— Так какой же ты будешь священник? Ты еще совсем не готов…
— А может, я им не буду.
— А если я умру, что ты будешь делать?
— Уйду в монахи…
Эльза задумалась.
— О чем ты думаешь? — спросил Герберт.
— Как бы тебя поскорее развязать… чтобы ты смог уйти в монахи. — Эльза вовсе не шутила и не говорила со зла.
Герберт поморщился.
— Дура ты, — сказал он. Я тебя люблю. Не надо никогда меня развязывать.
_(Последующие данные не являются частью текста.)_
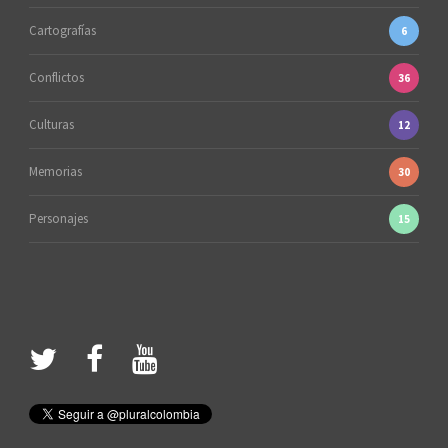
Cartografías
6
Conflictos
36
Culturas
12
Memorias
30
Personajes
15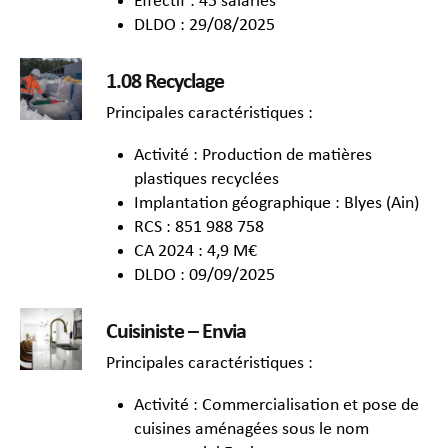
Effectif : 45 salariés
DLDO : 29/08/2025
1.08 Recyclage
Principales caractéristiques :
Activité : Production de matières
plastiques recyclées
Implantation géographique : Blyes (Ain)
RCS : 851 988 758
CA 2024 : 4,9 M€
DLDO : 09/09/2025
Cuisiniste – Envia
Principales caractéristiques :
Activité : Commercialisation et pose de
cuisines aménagées sous le nom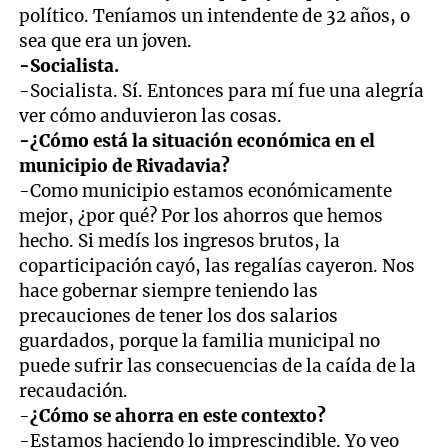
político. Teníamos un intendente de 32 años, o
sea que era un joven.
-Socialista.
-Socialista. Sí. Entonces para mí fue una alegría
ver cómo anduvieron las cosas.
-¿Cómo está la situación económica en el
municipio de Rivadavia?
-Como municipio estamos económicamente
mejor, ¿por qué? Por los ahorros que hemos
hecho. Si medís los ingresos brutos, la
coparticipación cayó, las regalías cayeron. Nos
hace gobernar siempre teniendo las
precauciones de tener los dos salarios
guardados, porque la familia municipal no
puede sufrir las consecuencias de la caída de la
recaudación.
-
¿Cómo se ahorra en este contexto?
-Estamos haciendo lo imprescindible. Yo veo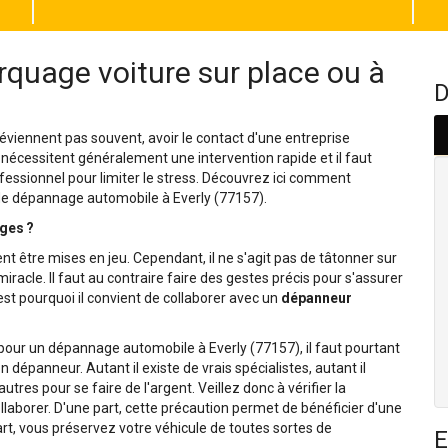
quage voiture sur place ou à
D
viennent pas souvent, avoir le contact d'une entreprise
 nécessitent généralement une intervention rapide et il faut
fessionnel pour limiter le stress. Découvrez ici comment
 de dépannage automobile à Everly (77157).
ges ?
nt être mises en jeu. Cependant, il ne s'agit pas de tâtonner sur
racle. Il faut au contraire faire des gestes précis pour s'assurer
st pourquoi il convient de collaborer avec un
dépanneur
l pour un dépannage automobile à Everly (77157), il faut pourtant
n dépanneur. Autant il existe de vrais spécialistes, autant il
res pour se faire de l'argent. Veillez donc à vérifier la
laborer. D'une part, cette précaution permet de bénéficier d'une
art, vous préservez votre véhicule de toutes sortes de
E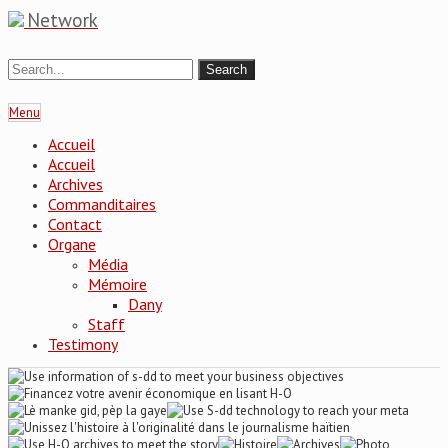
Network
Menu
Accueil
Accueil
Archives
Commanditaires
Contact
Organe
Média
Mémoire
Dany
Staff
Testimony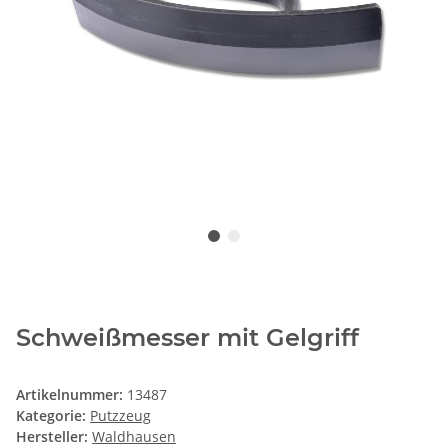
Schweißmesser mit Gelgriff
Artikelnummer:
13487
Kategorie:
Putzzeug
Hersteller:
Waldhausen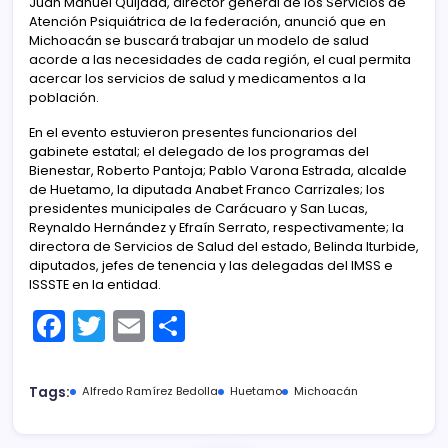
Juan Manuel Quijada, director general de los Servicios de
Atención Psiquiátrica de la federación, anunció que en
Michoacán se buscará trabajar un modelo de salud
acorde a las necesidades de cada región, el cual permita
acercar los servicios de salud y medicamentos a la
población.
En el evento estuvieron presentes funcionarios del
gabinete estatal; el delegado de los programas del
Bienestar, Roberto Pantoja; Pablo Varona Estrada, alcalde
de Huetamo, la diputada Anabet Franco Carrizales; los
presidentes municipales de Carácuaro y San Lucas,
Reynaldo Hernández y Efraín Serrato, respectivamente; la
directora de Servicios de Salud del estado, Belinda Iturbide,
diputados, jefes de tenencia y las delegadas del IMSS e
ISSSTE en la entidad.
F
T
E
C
a
w
m
o
c
itt
ai
m
Tags:
Alfredo Ramírez Bedolla
Huetamo
Michoacán
e
er
l
p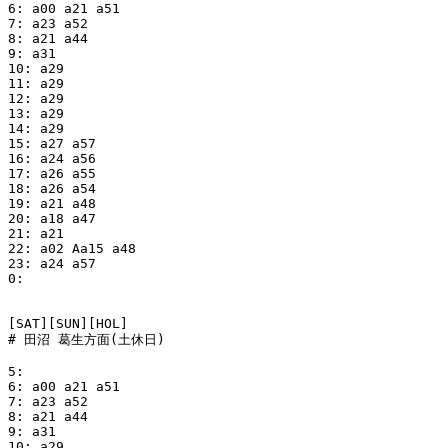
6: a00 a21 a51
Наступало время католического Рождества. Несмотря на то что обычный бизнес Герберта очень страдал, вдруг неожиданно появилась надежда получить деньги не откуда–нибудь, а из Зимбабве. Два года назад Герберт оказал услугу одной африканке из этой страны бесплатно, и вот теперь она привела несколько клиентов, которые были готовы заплатить. Перевод был отправлен, но на счет компании Герберта никак не поступал. Он рассчитывал на эти деньги, и ему пришлось очень попотеть, чтобы выкроить зарплаты и бонусы. Но когда всё было уплачено, вдруг позвонили из банка.
— Вы знаете, что против Зимбабве существуют экономические санкции? — спросила заведующая отделением.
— Так что же, мы не получим денег? — подавленным голосом спросил Адлер.
— Ну почему, просто нужно будет пояснить, что ваши услуги не связаны с разработкой оружия…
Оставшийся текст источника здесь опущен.